Dataset entries:
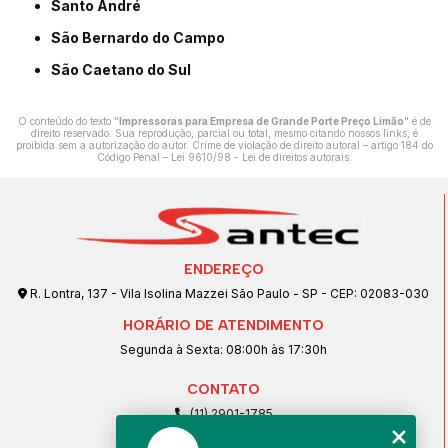
Santo André
São Bernardo do Campo
São Caetano do Sul
O conteúdo do texto "
Impressoras para Empresa de Grande Porte Preço Limão
" é de
direito reservado. Sua reprodução, parcial ou total, mesmo citando nossos links, é
proibida sem a autorização do autor. Crime de violação de direito autoral – artigo 184 do
Código Penal –
Lei 9610/98 - Lei de direitos autorais
.
ENDEREÇO
R. Lontra, 137 - Vila Isolina Mazzei São Paulo - SP - CEP: 02083-030
HORÁRIO DE ATENDIMENTO
Segunda à Sexta: 08:00h às 17:30h
CONTATO
(11) 2901-1785
(11) 99239-1832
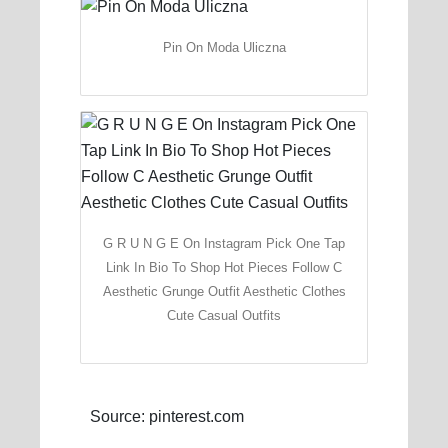
Pin On Moda Uliczna
G R U N G E On Instagram Pick One Tap
Link In Bio To Shop Hot Pieces Follow C
Aesthetic Grunge Outfit Aesthetic Clothes
Cute Casual Outfits
Source: pinterest.com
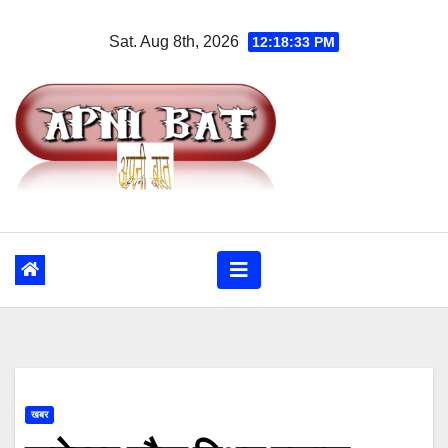
Skip
Sat. Aug 8th, 2026
12:18:34 PM
to
content
खबर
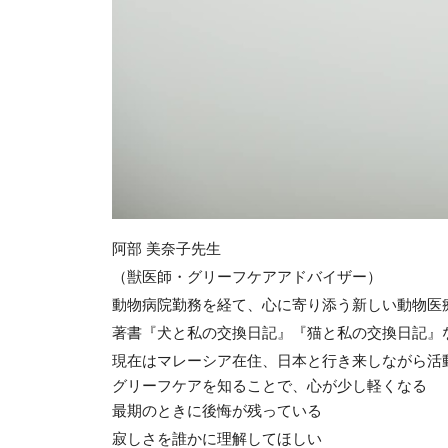
阿部 美奈子先生
（獣医師・グリーフケアアドバイザー）
動物病院勤務を経て、心に寄り添う新しい動物医
著書『犬と私の交換日記』『猫と私の交換日記』
現在はマレーシア在住、日本と行き来しながら活
グリーフケアを知ることで、心が少し軽くなる
最期のときに後悔が残っている
寂しさを誰かに理解してほしい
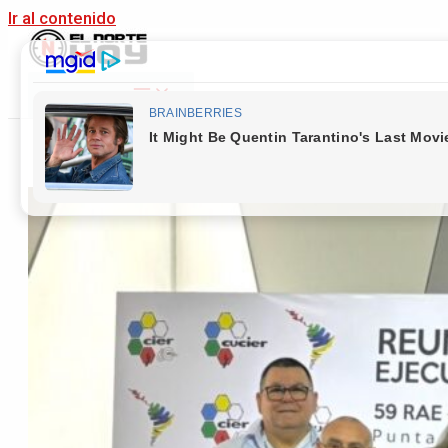
Ir al contenido
Main Menu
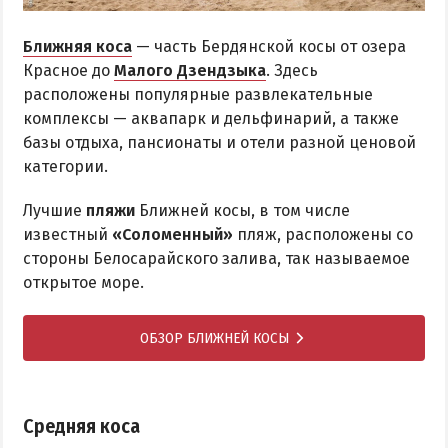
Ближняя коса
— часть Бердянской косы от озера
Красное до
Малого Дзендзыка
. Здесь
расположены популярные развлекательные
комплексы — аквапарк и дельфинарий, а также
базы отдыха, пансионаты и отели разной ценовой
категории.
Лучшие
пляжи
Ближней косы, в том числе
известный
«Соломенный»
пляж, расположены со
стороны Белосарайского залива, так называемое
открытое море.
ОБЗОР БЛИЖНЕЙ КОСЫ
Средняя коса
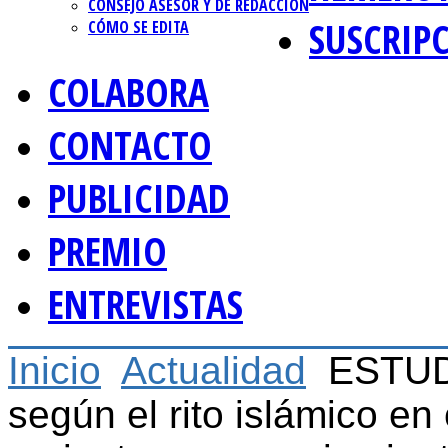
CONSEJO ASESOR Y DE REDACCIÓN
SUSCRIP
CÓMO SE EDITA
COLABORA
CONTACTO
PUBLICIDAD
PREMIO
ENTREVISTAS
Inicio
Actualidad
ESTUDI
según el rito islámico e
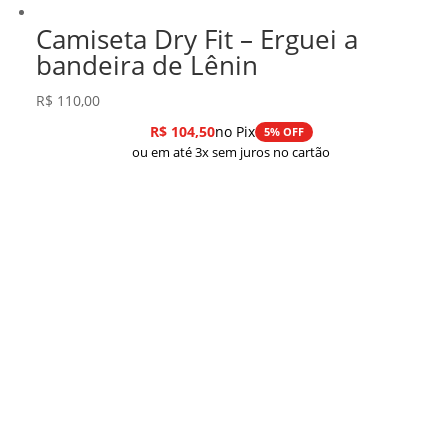
Camiseta Dry Fit – Erguei a
bandeira de Lênin
R$
110,00
R$
104,50
no Pix
5% OFF
ou em até 3x sem juros no cartão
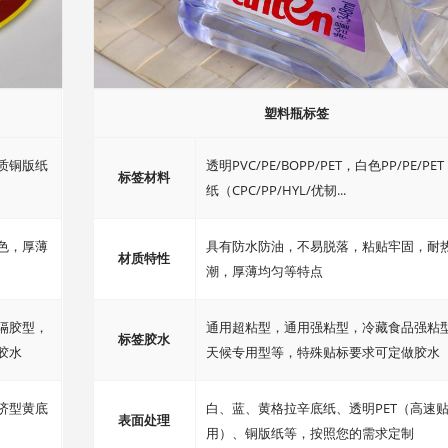
塑料瓶标签
质铜版纸
透明PVC/PE/BOPP/PET，白色PP/PE/P
标签材料
纸（CPC/PP/HYL/优韧...
色，厚薄
具有防水防油，不易脱落，粘贴牢固，耐
材质特性
潮，厚薄均匀等特点
隔胶型，
通用超粘型，通用强粘型，冷藏食品强粘
标签胶水
胶水
天候专用型等，特殊贴标要求可定做胶水
济型黄底
白、蓝、黄格拉辛底纸、透明PET（高速
表面处理
用）、铜版纸等，按照您的需求定制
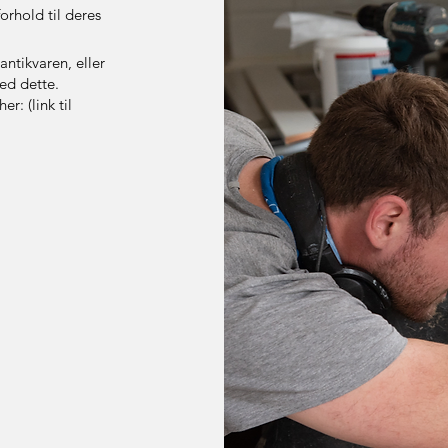
orhold til deres
antikvaren, eller
ed dette.
r: (link til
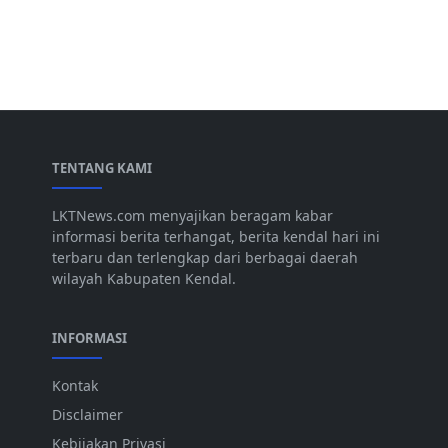
TENTANG KAMI
LKTNews.com menyajikan beragam kabar
informasi berita terhangat, berita kendal hari ini
terbaru dan terlengkap dari berbagai daerah
wilayah Kabupaten Kendal.
INFORMASI
Kontak
Disclaimer
Kebijakan Privasi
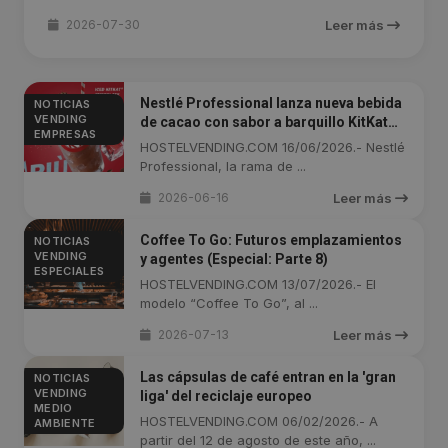
2026-07-30
Leer más
Nestlé Professional lanza nueva bebida
NOTICIAS
VENDING
de cacao con sabor a barquillo KitKat®
EMPRESAS
para el sector horeca
HOSTELVENDING.COM 16/06/2026.- Nestlé
Professional, la rama de ...
2026-06-16
Leer más
Coffee To Go: Futuros emplazamientos
NOTICIAS
VENDING
y agentes (Especial: Parte 8)
ESPECIALES
HOSTELVENDING.COM 13/07/2026.- El
modelo “Coffee To Go”, al ...
2026-07-13
Leer más
Las cápsulas de café entran en la 'gran
NOTICIAS
VENDING
liga' del reciclaje europeo
MEDIO
HOSTELVENDING.COM 06/02/2026.- A
AMBIENTE
partir del 12 de agosto de este año, ...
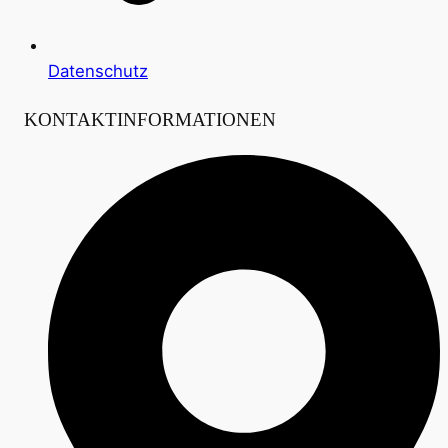
Datenschutz
KONTAKTINFORMATIONEN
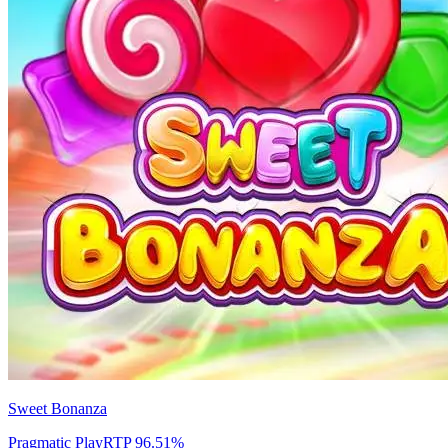
Sweet Bonanza
Pragmatic Play
RTP
96.51
%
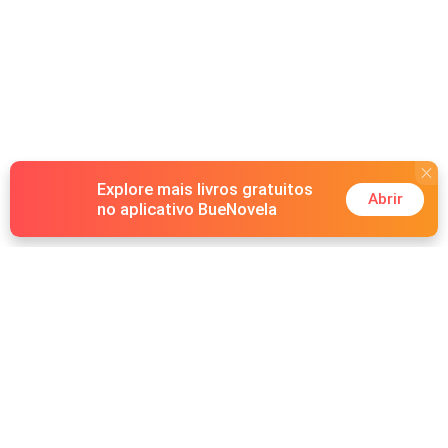
Explore mais livros gratuitos
Abrir
no aplicativo BueNovela
Hot Genres
Romance
Recursos
Lobisomem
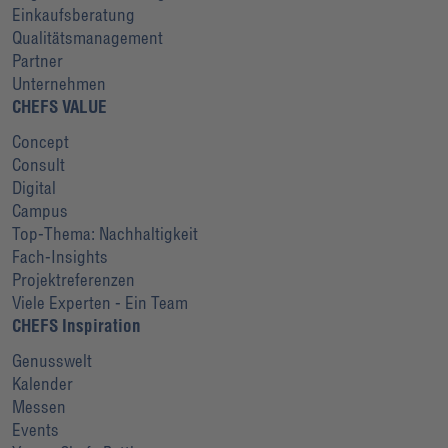
Einkaufsberatung
Qualitätsmanagement
Partner
Unternehmen
CHEFS VALUE
Concept
Consult
Digital
Campus
Top-Thema: Nachhaltigkeit
Fach-Insights
Projektreferenzen
Viele Experten - Ein Team
CHEFS Inspiration
Genusswelt
Kalender
Messen
Events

Task instructions:
Wherever a line of the data holds "para", copy that line.

Task response:
Impressoras para Empresa de Grande Porte Preço Limão
para el sector horeca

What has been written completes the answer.